#### TASK PROMPT
Look through the listing below and count the lines holding "Società". Reply with the number alone.

#### TASK INPUT
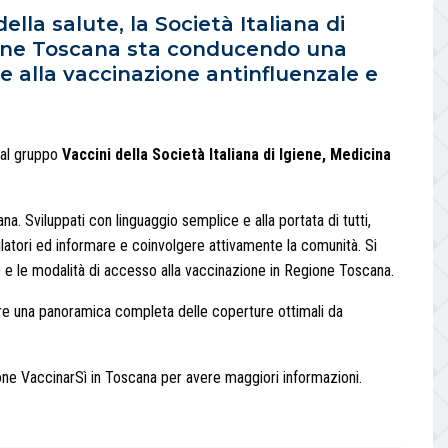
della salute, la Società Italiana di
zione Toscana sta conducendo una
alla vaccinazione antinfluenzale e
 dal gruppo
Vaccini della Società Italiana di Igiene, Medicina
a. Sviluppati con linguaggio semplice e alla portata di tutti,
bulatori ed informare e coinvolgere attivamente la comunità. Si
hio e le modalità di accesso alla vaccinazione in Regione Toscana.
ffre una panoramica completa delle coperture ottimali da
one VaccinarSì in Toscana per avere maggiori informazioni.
==
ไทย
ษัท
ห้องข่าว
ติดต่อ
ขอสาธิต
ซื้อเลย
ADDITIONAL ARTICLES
...
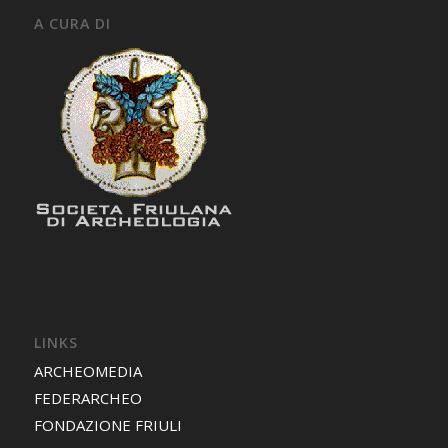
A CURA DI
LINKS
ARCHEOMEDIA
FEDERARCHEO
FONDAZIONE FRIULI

#### ANSWER FOR THIS EXERCISE
2